Another way to simulate "overloading" is by using class methods to provide alternate constructors. This keeps the primary __init__ simple while still offering multiple ways to initialize the class.

class MyClass:
    def __init__(self, value):
        self.value = value

    @classmethod
    def from_two_values(cls, a, b):
        return cls(a + b)  # Example: combine two values during initialization

# Usage examples:
obj1 = MyClass(10)                 # Initialize directly
obj2 = MyClass.from_two_values(5, 15)  # Initialize using alternate constructor
print(obj1.value)  # Output: 10
print(obj2.value)  # Output: 20

Use Variable-Length Arguments (*args or **kwargs):

You can use *args to accept a variable number of positional arguments or **kwargs for keyword arguments.

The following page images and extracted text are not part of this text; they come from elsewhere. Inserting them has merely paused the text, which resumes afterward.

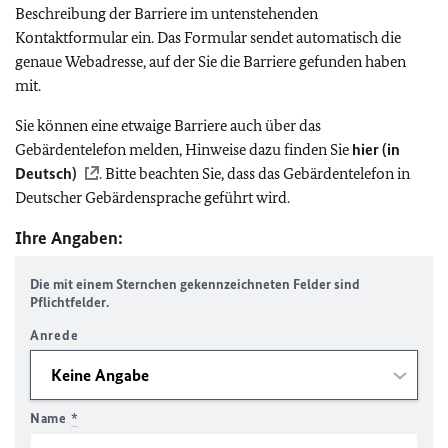
Beschreibung der Barriere im untenstehenden
Kontaktformular ein. Das Formular sendet automatisch die
genaue Webadresse, auf der Sie die Barriere gefunden haben
mit.
Sie können eine etwaige Barriere auch über das
Gebärdentelefon melden, Hinweise dazu finden Sie
hier (in
Deutsch)
. Bitte beachten Sie, dass das Gebärdentelefon in
Deutscher Gebärdensprache geführt wird.
Ihre Angaben:
Die mit einem Sternchen gekennzeichneten Felder sind
Pflichtfelder.
Anrede
Name
*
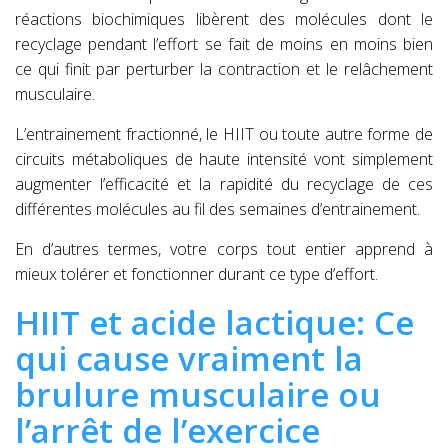
réactions biochimiques libèrent des molécules dont le
recyclage pendant l’effort se fait de moins en moins bien
ce qui finit par perturber la contraction et le relâchement
musculaire.
L’entrainement fractionné, le HIIT ou toute autre forme de
circuits métaboliques de haute intensité vont simplement
augmenter
l’efficacité et la rapidité du recyclage de ces
différentes molécules au
fil des semaines d’entrainement.
En d’autres termes, votre corps tout entier apprend à
mieux tolérer et fonctionner durant ce type d’effort.
HIIT et acide lactique: Ce
qui cause vraiment la
brulure musculaire ou
l’arrêt de l’exercice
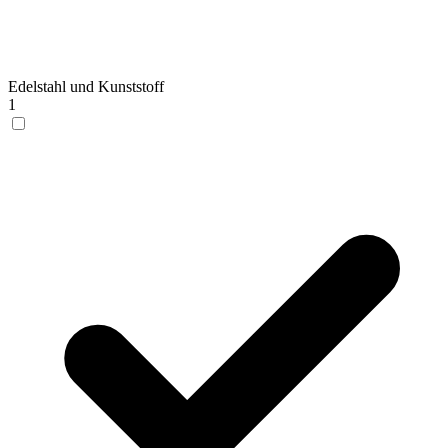
Edelstahl und Kunststoff
1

Example with *args:

#Example with *args
class MyClass:
    def add(self, *args):
        return sum(args)

# Usage:
obj = MyClass()
print(obj.add(5))             # Output: 5
print(obj.add(5, 10, 15))     # Output: 30


#Example with **kwargs:
class MyClass:
    def add(self, **kwargs):
        return sum(kwargs.values())

# Usage:
obj = MyClass()
print(obj.add(a=5, b=10))  # Output: 15

Check Parameter Types or Count

You can manually inspect the arguments passed to the method to implement behavior based on their number or type.

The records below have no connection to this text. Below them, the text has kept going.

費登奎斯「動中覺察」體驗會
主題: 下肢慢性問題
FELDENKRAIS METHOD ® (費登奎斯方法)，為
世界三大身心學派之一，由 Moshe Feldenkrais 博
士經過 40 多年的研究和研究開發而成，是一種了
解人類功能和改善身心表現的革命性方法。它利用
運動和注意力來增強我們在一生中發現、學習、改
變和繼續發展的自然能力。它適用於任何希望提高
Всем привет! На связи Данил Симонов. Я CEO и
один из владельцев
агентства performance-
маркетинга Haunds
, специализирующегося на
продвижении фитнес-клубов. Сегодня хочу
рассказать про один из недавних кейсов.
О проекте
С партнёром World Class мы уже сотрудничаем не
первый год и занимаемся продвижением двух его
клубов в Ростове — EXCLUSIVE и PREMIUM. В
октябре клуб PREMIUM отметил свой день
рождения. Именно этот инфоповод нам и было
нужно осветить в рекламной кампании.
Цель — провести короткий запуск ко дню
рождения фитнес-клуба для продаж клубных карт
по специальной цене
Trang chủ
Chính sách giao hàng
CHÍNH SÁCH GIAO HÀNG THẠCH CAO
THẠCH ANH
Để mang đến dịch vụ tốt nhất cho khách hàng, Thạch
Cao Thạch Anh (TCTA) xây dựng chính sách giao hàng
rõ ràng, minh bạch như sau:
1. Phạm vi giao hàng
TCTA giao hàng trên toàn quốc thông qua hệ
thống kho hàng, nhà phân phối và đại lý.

#Checking the number of args
class MyClass:
    def add(self, *args):
        if len(args) == 2:  # Two arguments
            return args[0] + args[1]
        elif len(args) == 3:  # Three arguments
            return args[0] + args[1] + args[2]
        else:
            raise TypeError("add() requires 2 or 3 arguments")

# Usage:
obj = MyClass()
print(obj.add(5, 10))       # Output: 15
print(obj.add(5, 10, 15))   # Output: 30

Python provides several ways to check types, which allow us to test the type of a parameter provided to the function and perform appropriate actions based thereon. Of these type(), isinstance(), issubclass(), callable() and a range of "behaviours" checks available in collections.abc are perhaps the most useful for this purpose. (See our article on type and behaviours checking in python - here). For example:

We can check the type directly using type() and whether something is a member of a class (and inherited class) or has a behavior (like iterable) using isinstance():

from collections.abc import Iterable

if type(x) is int:
    print("x is an integer")

if isinstance(x, (int, float)):
    print("x is a number")

if isinstance(x, Iterable)
    print("x is iterable")
 

Use Method Overloading Libraries

Although Python doesn't natively support method overloading, we can use third-party libraries like singledispatch from the functools module to achieve this. Example with @singledispatch:

from functools import singledispatchmethod

class MyClass:
    @singledispatchmethod
    def add(self, a):
        raise NotImplementedError("Unsupported type")

    @add.register
    def _(self, a: int, b: int):
        return a + b

    @add.register
    def _(self, a: list):
        return sum(a)

# Usage:
obj = MyClass()
print(obj.add(5, 10))        # Output: 15
print(obj.add([5, 10, 15]))  # Output: 30

Conclusion

While python does not support method or function overloading directly, there are a number of approaches to making a single declaration of a function perform differing actions based on its parameter count and types.